Quella notte, quell’unica notte, fu felice per Ged. Nessuna ombra poteva avvicinarsi a lui nel fulgore di quei fuochi di ringraziamento che ardevano su ogni collina e su ogni spiaggia, tra i cerchi di danzatori ridenti che lo circondavano cantando le sue lodi e agitando le torce nella ventosa notte d’autunno così che le scintille volavano fitte e lucenti e brevi nel vento.
Il giorno seguente s’incontrò con Pechvarry, che disse: — Non sapevo che tu fossi tanto potente, mio signore. — C’era paura nelle sue parole perché aveva osato trattare Ged come un amico, ma c’era anche un rimprovero.

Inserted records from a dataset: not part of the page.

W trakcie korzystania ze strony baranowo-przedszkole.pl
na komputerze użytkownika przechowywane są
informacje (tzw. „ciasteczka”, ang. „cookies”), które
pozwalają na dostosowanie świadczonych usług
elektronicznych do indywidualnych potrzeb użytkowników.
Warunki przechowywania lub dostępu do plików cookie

Ged non aveva salvato il suo figlioletto, sebbene avesse ucciso i draghi. Ged provò allora, rinnovata, l’inquietudine impaziente che l’aveva spinto a Pendor e che adesso l’allontanava da Torning Bassa. Il giorno seguente, anche se gli isolani sarebbero stati felici di tenerlo con loro per tutto il resto della sua vita, per lodarlo e vantarsi di lui, lasciò la casa sulla collina, senza altro bagaglio che i suoi libri, il suo bastone, e l’otak appollaiato sulla spalla.

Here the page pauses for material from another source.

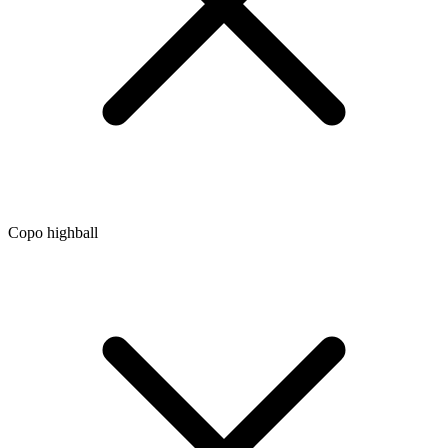
Copo highball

Salì su una barca con due giovani pescatori di Torning Bassa, che volevano l’onore di essere i suoi rematori. Dovunque passassero, tra le imbarcazioni che affollavano i canali orientali delle Novanta Isole, sotto le finestre e i balconi delle case affacciate sull’acqua, davanti ai moli di Nesh, ai pascoli piovosi di Dromgan, alle maleodoranti capanne di Geath dove si produce l’olio, erano stati preceduti dalla fama della sua impresa. Tutti fischiettavano il Canto dello Sparviero al suo passaggio, e facevano a gara nell’invitarlo a passare la notte con loro perché raccontasse la storia del drago. Quando finalmente giunse a Serd, il comandante della nave cui chiese un passaggio fino a Roke s’inchinò e disse: — È un privilegio per me, nobile mago, e un onore per la mia nave!